What can you do if you have any concerns about speech or language skills?

Preschoolers:

  • Discuss any concerns with preschool/day care staff and Early Childhood Centre
  • Put your child forward for screening assessments if offered at their preschool/day care
  • Consider a self-referral for speech pathology assessment at the North Shore Ryde Child and Family Health service (covered under Medicare for preschool age)
  • Private speech pathology is available locally for more immediate concerns (no referral necessary and health fund rebates may assist with fees)

School age:

  • Talk to your child’s class teacher to gain an insight into how they are progressing
  • Approach the learning support team at school to explore additional school based support and guidance regarding possible referrals to: paediatrician, school counsellor, educational psychologist, speech pathologist, audiologist etc
  • Be careful and discerning as the accuracy of online information varies
  • Self-referral for a private speech pathology assessment – search by location and speciality at Speech Pathology Australia

How to help your child develop literacy skills at home
Ensure your child has clear articulation of speech sounds By 4 years of age a child’s speech should be easy to understand and include correct use of the following sounds: m n p b t d w h k g y s z f l. sh ch and j should be correctly used by 4 ½ years old. Until around Kindy to Year 1 of school the following speech errors may still be present:

  • Substituting ‘b’ for ‘v’ so that they may say ‘berry’ for ‘very’
  • Substituting ‘w’ for’ r’ – saying ‘wed’ for ‘red’
  • Substituting f (or v, s or d) for ‘th’ – saying ‘fing’ for ‘thing’ or ‘dis’ for ‘this’

Teach letter sounds It is important that children learn both the name and the sound of the letter. Be clear and teach the difference between letter names and sounds.

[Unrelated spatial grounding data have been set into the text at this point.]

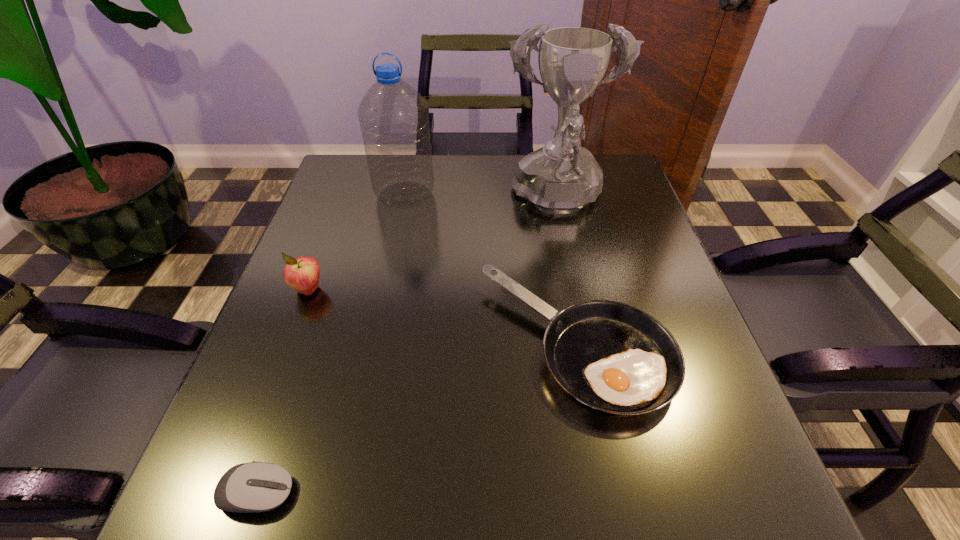 Find the location of a particular element. This screenshot has width=960, height=540. award is located at coordinates (562, 177).

Locate an element on the screen. This screenshot has width=960, height=540. water jug is located at coordinates (394, 120).

At what (x,y) coordinates should I click in order to perform the action: click on apple. Please return your answer as a coordinate pair (x, y). Image resolution: width=960 pixels, height=540 pixels. Looking at the image, I should click on (302, 274).

Find the location of a particular element. This screenshot has width=960, height=540. frying pan is located at coordinates (613, 357).

Image resolution: width=960 pixels, height=540 pixels. I want to click on computer equipment, so click(253, 487).

Identify the location of the shortest object. The width and height of the screenshot is (960, 540). [253, 487].

You are a GUI agent. You are given a task and a screenshot of the screen. Output one action in this format:
    pyautogui.click(x=<x>, y=<y>)
    Task: Click on the free space located 0.250m on the side with emblem of the award
    This screenshot has height=540, width=960.
    Given the screenshot: What is the action you would take?
    pyautogui.click(x=581, y=316)

At what (x,y) coordinates should I click in order to perform the action: click on free spot located on the front of the second tallest object. Please return your answer as a coordinate pair (x, y). Looking at the image, I should click on (391, 261).

I want to click on vacant space situated on the right of the third shortest object, so click(368, 289).

In order to click on free region located on the back of the second shortest object in this screenshot , I will do `click(551, 215)`. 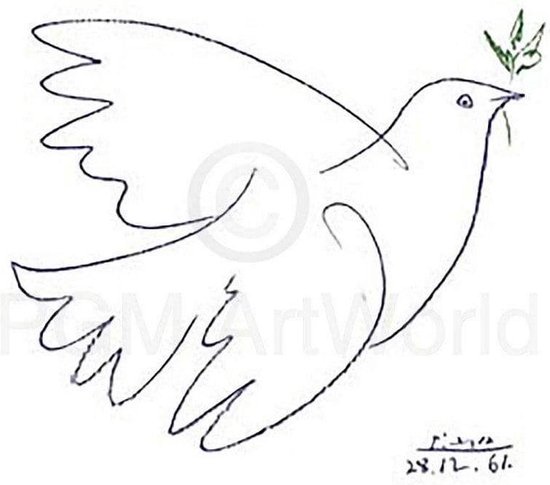 You are a GUI agent. You are given a task and a screenshot of the screen. Output one action in this format:
    pyautogui.click(x=<x>, y=<y>)
    Task: Click on the plant
    Image resolution: width=550 pixels, height=485 pixels.
    Given the screenshot: What is the action you would take?
    pyautogui.click(x=518, y=50) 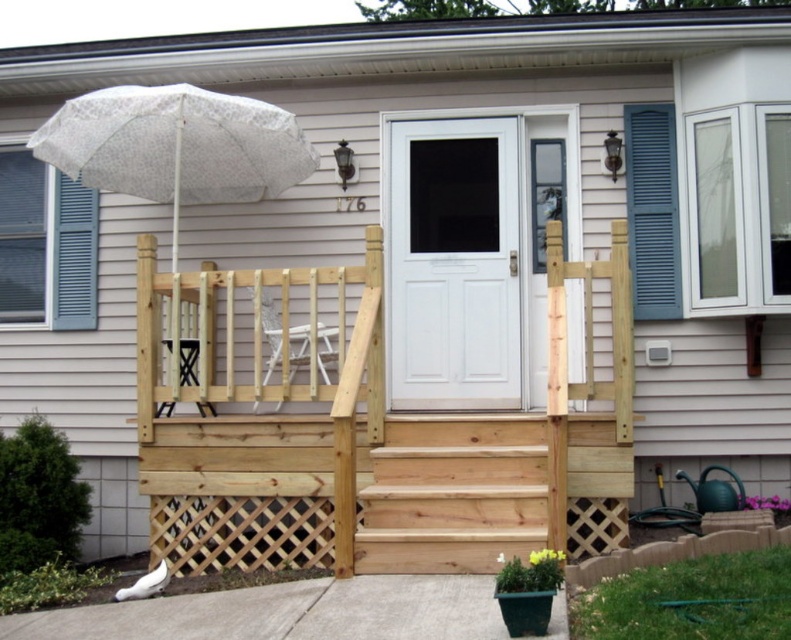 You are a delivery person trying to deliver a package to the house. The white painted wood door at center has a delivery slot. Can you fit a 1.2 meter long package through the slot if the slot is as tall as the white lace umbrella at upper left?

The white painted wood door at center is taller than the white lace umbrella at upper left. Since the slot is as tall as the umbrella, the package may not fit vertically if it exceeds the umbrella height. However, the question mentions the package length, not height. The slot height is determined by the umbrella, so if the package length can be oriented horizontally within the slot dimensions, it might fit. But without knowing the slot width, it is unclear. The answer should focus on the height comparison.

You are a delivery person trying to reach the front door of the house. You see the natural wood porch at center and the natural wood stairs at center. Which one should you step onto first to reach the door?

You should step onto the natural wood stairs at center first because the natural wood porch at center is positioned over them, meaning the stairs are below and lead up to the porch.

You are standing at the entrance of the house and want to place a small potted plant. You have two spots marked by coordinates point [483,244] and point [93,113]. Which coordinate is closer to you, so you can easily reach it without moving further into the deck?

Point [93,113] is closer to you because it is nearer than point [483,244], which is further away from the entrance. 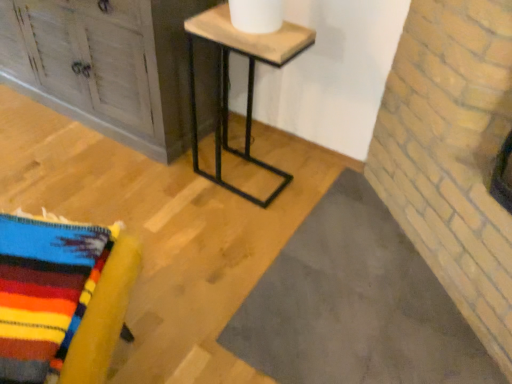 I want to click on free space in front of wooden/marble table at center, so pyautogui.click(x=219, y=233). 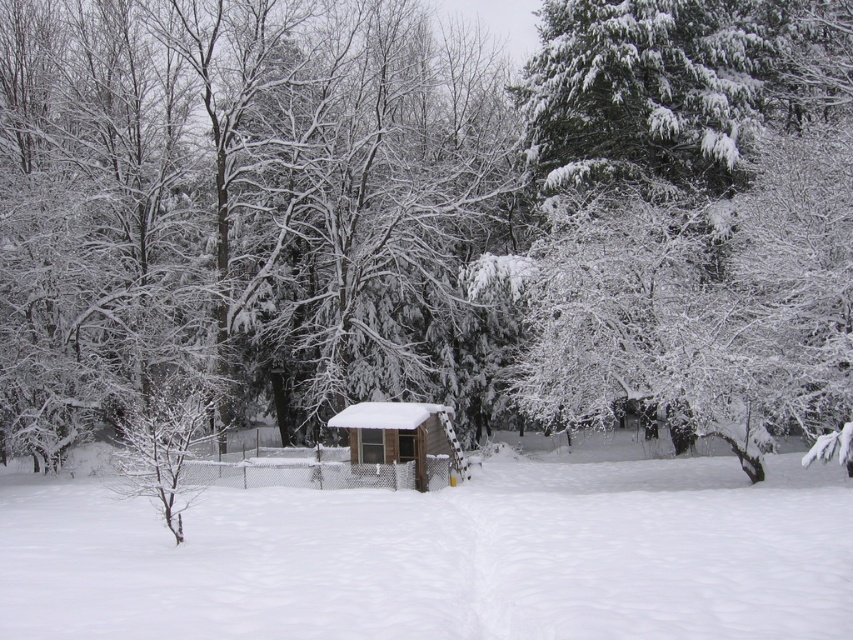 Question: Can you confirm if snow-covered evergreen at upper right is positioned below wooden cabin at center?

Choices:
 (A) yes
 (B) no

Answer: (B)

Question: Which point appears farthest from the camera in this image?

Choices:
 (A) (637, 572)
 (B) (373, 456)

Answer: (B)

Question: Can you confirm if snow-covered evergreen tree at center is smaller than snow-covered evergreen at upper right?

Choices:
 (A) no
 (B) yes

Answer: (A)

Question: Estimate the real-world distances between objects in this image. Which object is closer to the snow-covered evergreen tree at center?

Choices:
 (A) wooden cabin at center
 (B) white fluffy snow at center

Answer: (B)

Question: Among these points, which one is nearest to the camera?

Choices:
 (A) (65, 109)
 (B) (747, 310)

Answer: (B)

Question: Can you confirm if snow-covered evergreen at upper right is bigger than white fluffy snow at center?

Choices:
 (A) yes
 (B) no

Answer: (A) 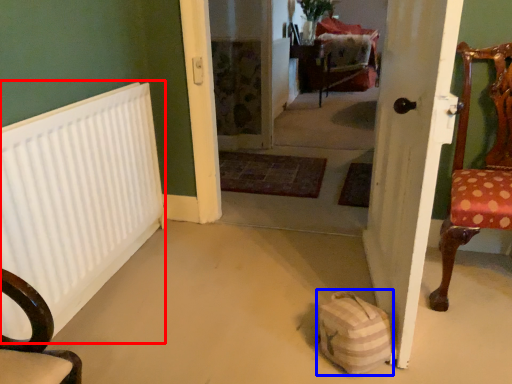 Question: Which object is further to the camera taking this photo, radiator (highlighted by a red box) or bag (highlighted by a blue box)?

Choices:
 (A) radiator
 (B) bag

Answer: (B) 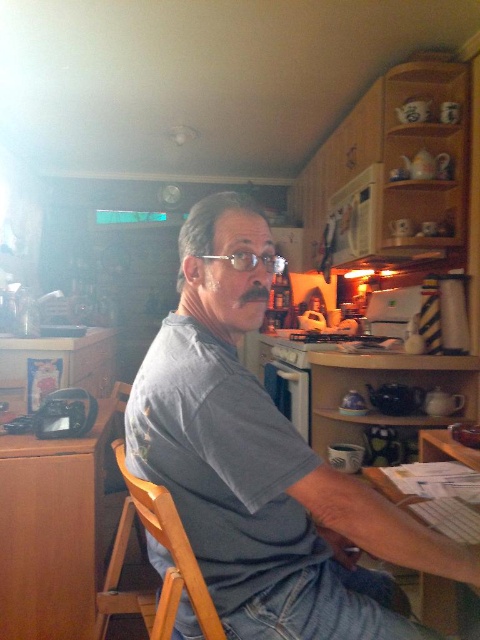 Question: Does gray cotton shirt at center lie in front of clear plastic glasses at center?

Choices:
 (A) no
 (B) yes

Answer: (B)

Question: Among these objects, which one is nearest to the camera?

Choices:
 (A) gray cotton shirt at center
 (B) brown wood table at lower left
 (C) wooden chair at center
 (D) wooden desk at lower right

Answer: (A)

Question: Which point is closer to the camera?

Choices:
 (A) (457, 611)
 (B) (372, 616)
 (C) (252, 257)

Answer: (B)

Question: Is gray cotton shirt at center to the right of clear plastic glasses at center from the viewer's perspective?

Choices:
 (A) no
 (B) yes

Answer: (A)

Question: Is gray cotton shirt at center bigger than wooden chair at center?

Choices:
 (A) yes
 (B) no

Answer: (A)

Question: Which of the following is the farthest from the observer?

Choices:
 (A) wooden desk at lower right
 (B) gray cotton shirt at center
 (C) wooden chair at center

Answer: (A) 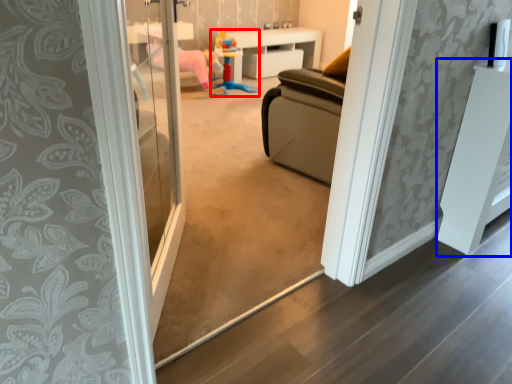 Question: Which of the following is the closest to the observer, toy (highlighted by a red box) or furniture (highlighted by a blue box)?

E.g. the letter “s” – the name is ‘es’ and it makes the long sound ‘sss’.

Work on Phonological Awareness skills

Blending and segmenting syllables

  • Talk like a robot who only speaks in syllables to demonstrate the ‘beats’ of a syllable
  • Clap out or finger count syllables in word categories e.g animals/vehicles

Recognising and producing rhyme

  • Say and sing nursery rhymes and read lots of books with rhyming text
  • Play “I spy with my little eye, something that rhymes with…”
  • Think of words that rhyme with family member names

Beginning sounds

  • Sort pictures according to the sound they start with
  • Play “I spy something starting with…”
  • Put objects in a box. As the child pulls them out ask what sound they start with

Work on developing strong vocabulary skills Research shows that the best thing you can do to enhance reading comprehension is to explicitly teach vocabulary.

Be positive and believe in your child! Praise all reading/spelling attempts. Help them choose books at the right level. A book where they can manage 80 – 90% of the text independently with around 10-20% scope for learning is ideal for most children.

Seek out information and help Ask questions and do your own research to find the best professional/approach for your child. You know your child best.

Finally – have fun! Teach your children to love books. Read to them, borrow books from our wonderful Lane Cove library and enjoy the learning process.

Catherine Lavery is a local mum and speech pathologist working privately in Lane Cove at Sydney Speech Clinic, and as a clinical educator to speech pathology university students at ACU. Catherine also works in collaboration with a number of local schools, preschools and day care centres.